216.ハプニングコストの原価計算
新規投稿者 阿座上洋吉  投稿日 06/7/19(水) 10:45:28  返信も含め全削除

1.あきらめ思想がどのように連鎖するか
 現場担当者と施工計画のことで議論すると、「現場では何が起きるか分からない」という言葉がよく出てくる。これは現場で予定の利益が上がらない理由として、これほど便利な言い訳の言葉はないからであろう。問題は「現場では何が起きるか分からない」という言葉の裏に、何が潜んでいるかである。第一に、計画どおりには行かない理由としての言い訳思想が混入していることである。第二は、「そのため予定どおりの利益が上がらない」と言う理由を誘発している。更に第三は、「だから利益の上がらないのは自分の責任ではない」と責任回避に至るまで、連続的に言い訳論が続いている。このように「現場では何が起きるか分からない」と主張することで、自分の責任を回避する大義名分となっていることである。これではハプニングによって発生するコストを回避することなどできるはずがない。

2.ハプニングコストの原価計算
 ハプニングの中で、死亡事故のような人身事故が一番大きなハプニングであろう。このようなハプニングが発生したことによるハプニングの直接コストは、予想以上に多額になるであろうが、ハプニングの直接コストは一定額を容易に認識することができるものである。
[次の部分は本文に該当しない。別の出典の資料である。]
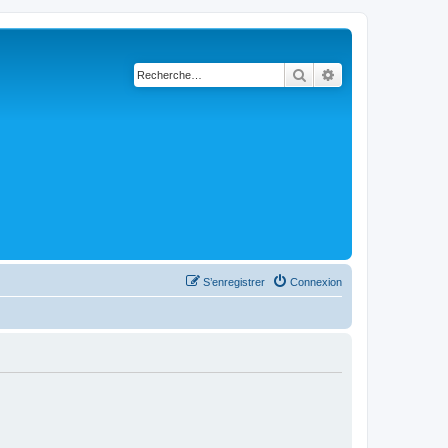
Rechercher
Recherche avanc
S’enregistrer
Connexion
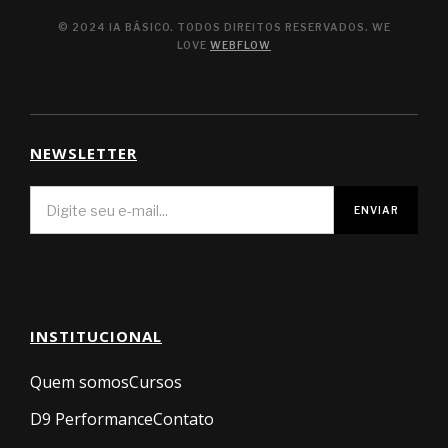
© 2024 IA BÁSICO. TODOS DIREITOS RESERVADOS. WE
LOVE
WEBFLOW
NEWSLETTER
INSTITUCIONAL
Quem somos
Cursos
D9 Performance
Contato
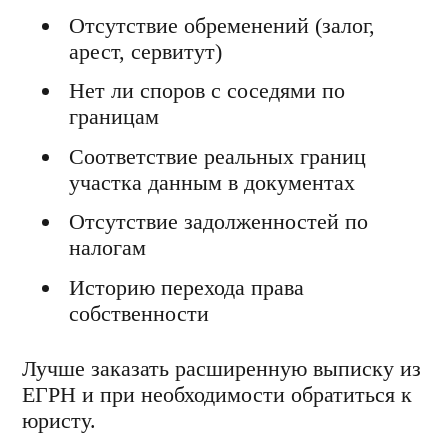
Отсутствие обременений (залог,
арест, сервитут)
Нет ли споров с соседями по
границам
Соответствие реальных границ
участка данным в документах
Отсутствие задолженностей по
налогам
Историю перехода права
собственности
Лучше заказать расширенную выписку из
ЕГРН и при необходимости обратиться к
юристу.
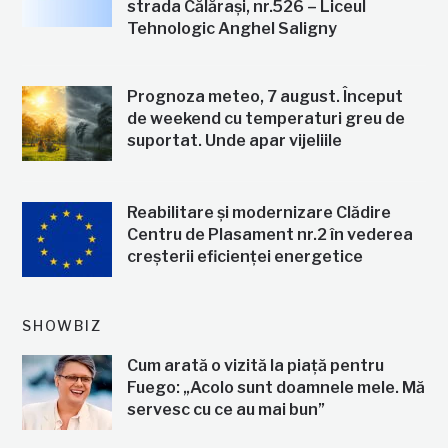
strada Călărași, nr.526 – Liceul
Tehnologic Anghel Saligny
Prognoza meteo, 7 august. Început
de weekend cu temperaturi greu de
suportat. Unde apar vijeliile
Reabilitare și modernizare Clădire
Centru de Plasament nr.2 în vederea
creșterii eficienței energetice
SHOWBIZ
Cum arată o vizită la piață pentru
Fuego: „Acolo sunt doamnele mele. Mă
servesc cu ce au mai bun”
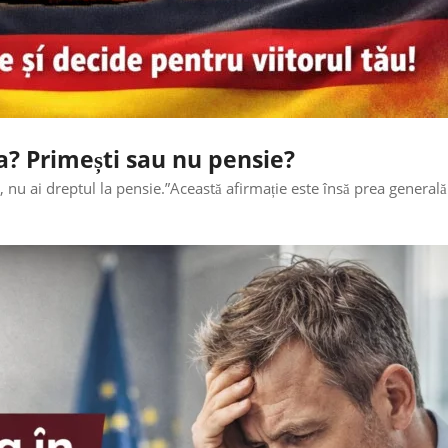
a? Primești sau nu pensie?
 nu ai dreptul la pensie.”Această afirmație este însă prea generală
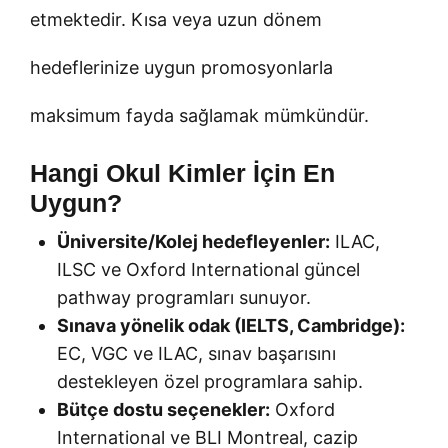
etmektedir. Kısa veya uzun dönem
hedeflerinize uygun promosyonlarla
maksimum fayda sağlamak mümkündür.
Hangi Okul Kimler İçin En
Uygun?
Üniversite/Kolej hedefleyenler:
ILAC,
ILSC ve Oxford International güncel
pathway programları sunuyor.
Sınava yönelik odak (IELTS, Cambridge):
EC, VGC ve ILAC, sınav başarısını
destekleyen özel programlara sahip.
Bütçe dostu seçenekler:
Oxford
International ve BLI Montreal, cazip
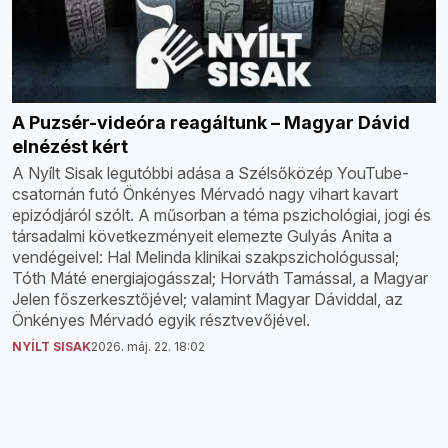
A Puzsér-videóra reagáltunk – Magyar Dávid
elnézést kért
A Nyílt Sisak legutóbbi adása a Szélsőközép YouTube-
csatornán futó Önkényes Mérvadó nagy vihart kavart
epizódjáról szólt. A műsorban a téma pszichológiai, jogi és
társadalmi következményeit elemezte Gulyás Anita a
vendégeivel: Hal Melinda klinikai szakpszichológussal;
Tóth Máté energiajogásszal; Horváth Tamással, a Magyar
Jelen főszerkesztőjével; valamint Magyar Dáviddal, az
Önkényes Mérvadó egyik résztvevőjével.
NYÍLT SISAK
2026. máj. 22. 18:02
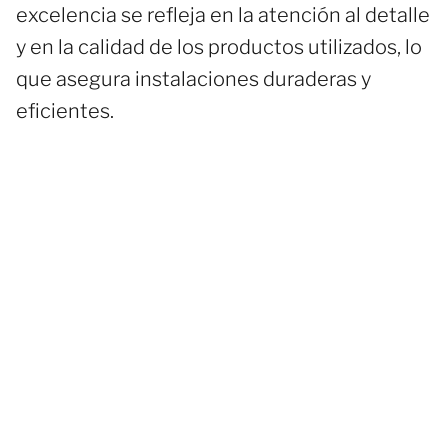
excelencia se refleja en la atención al detalle
y en la calidad de los productos utilizados, lo
que asegura instalaciones duraderas y
eficientes.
しかし、この他に間接的なハプニングコストが多額に発生することを留意しなければならない。ハプニング事件による現場の施工中断中であっても、各種のレンタル料や労務費等の時間比例費があり、施工中断中にもハプニングの間接コストは発生し続けるのである。特に、大型工事の場合は、ハプニングの直接コストよりはるかに間接コストの方が高いものとなる。このようにハプニングコストは、直接コストと間接コストで構成されるが、間接コストの予測は非常に難しいのである。中でも建設業界には、ハプニングの間接コストの概念がないため、間接ハプニングコストの問題が未解決である。今後、ハプニングコストの原価計算についても研究をしなければならない。